Thèse Impact du Papillomavirus Humain Hpv Spermatique sur les Résultats en Assistance Médicale à la Procréation AMP et la Restauration des Chances de Fertilité Spontanée Humaine. H/F - Doctorat.Gouv.Fr
- Montpellier - 34
- CDD
- Doctorat.Gouv.Fr
Les missions du poste
Établissement : Université de Montpellier
École doctorale : Sciences Chimiques et Biologiques pour la Santé
Laboratoire de recherche : DEFE - Développement Embryonnaire, Fertilité et Environnement
Direction de la thèse : Sophie BROUILLET ORCID 0000000333541551
Début de la thèse : 2026-10-01
Date limite de candidature : 2026-05-11T23:59:59
L'HPV est présent dans le sperme de 30% des hommes (y compris des donneurs de sperme) et jusqu'à 45% des patients infertiles dans certaines cohortes (Bruni et al., 2023 ; Garolla et al., 2024 ; Guo et al., 2024). La présence de ce virus dans le sperme cause une diminution significative des paramètres spermatiques (devenant ainsi une cause directe d'infertilité masculine), mais également une diminution des taux de fécondation et de développement embryonnaire en AMP. Elle diminue également les chances d'implantation embryonnaire et cause une augmentation significative des fausses-couches (par apoptose du trophoblaste) ; entrainant ainsi une diminution significative des chances de naissances en fertilité spontanée et en AMP (Sun et al., 2025 ; Ardekani et al., 2025 ; Guo et al., 2024 ; Guidelines ESHRE, 2021).
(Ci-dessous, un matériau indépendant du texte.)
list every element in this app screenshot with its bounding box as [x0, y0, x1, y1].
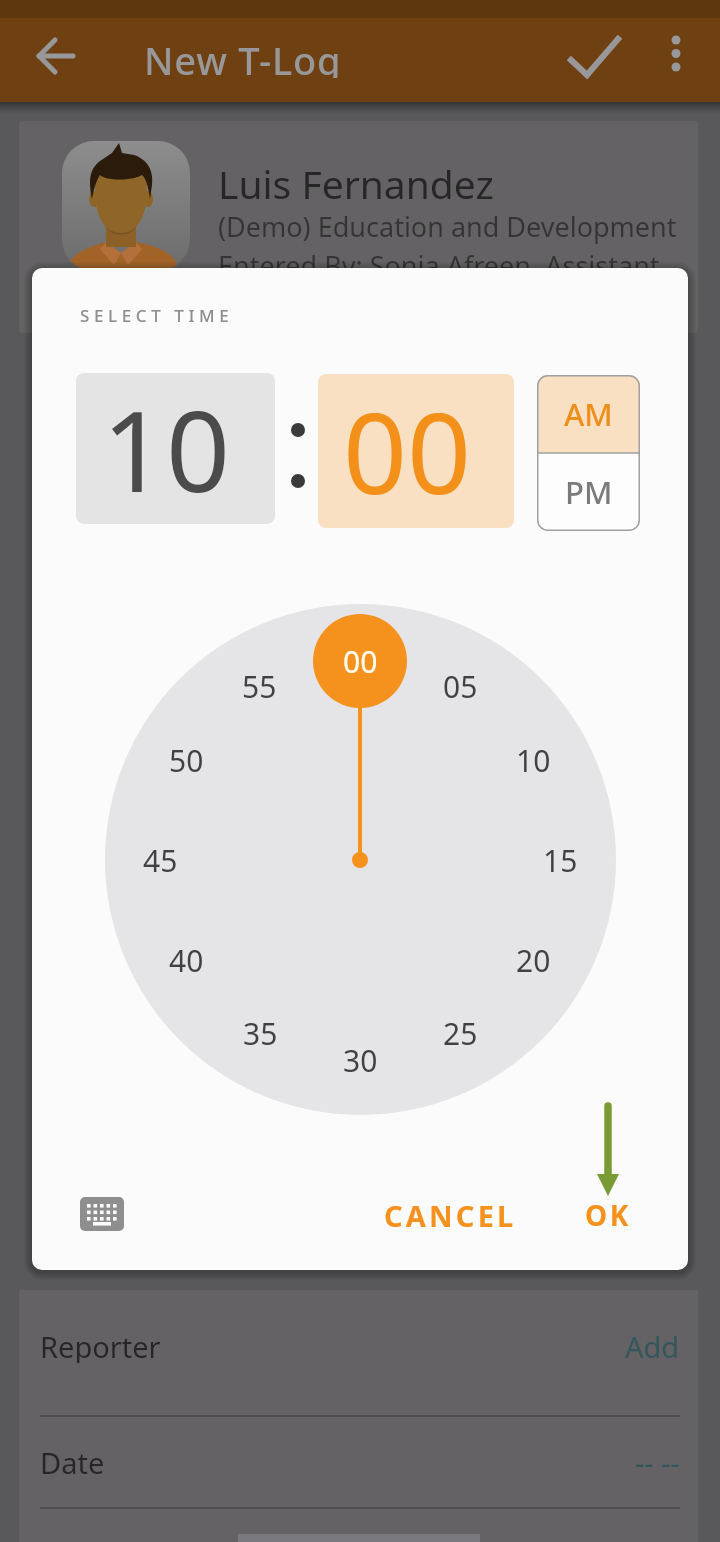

La recherche de l'HPV dans le sperme en fertilité est récente et ne fait pas partie - pour l'instant - des examens de routine. Ces dernières années, notre équipe a conduit plusieurs études cliniques multicentriques (en cours de publication), qui nous ont permis notamment de montrer que : (1) la présence de l'HPV dans le sperme est indépendante de la présence de l'HPV sur le col de l'utérus de la conjointe, attestant l'importance de le chercher spécifiquement dans le sperme, (2) que sa présence diminue de moitié les chances de naissances chez les patient.e.s pris en charge en fécondation in vitro par micro-injection de spermatozoïdes (FIV-ICSI), (3) que la vaccination post infection raccourcit la clairance dans le sperme des patients infectés (de 24 mois à 5 mois en moyenne) et (4) que son élimination dans le sperme permet de restaurer les chances de grossesses en FIV-ICSI. De plus, nous avons observé la survenue de grossesses et naissances spontanées chez 30% de nos patients vaccinés qui étaient en échecs répétés de prise en charge en AMP. A ce jour, les mécanismes moléculaires et cellulaires associés à l'impact négatif de l'HPV sur la fertilité humaine sont encore largement méconnus. Ce projet de thèse aura pour objectif de déterminer les mécanismes d'infection et d'élimination du virus dans le sperme humain, et de déterminer la valeur seuil au-delà de laquelle les chances de succès en FIV-ICSI sont compromises.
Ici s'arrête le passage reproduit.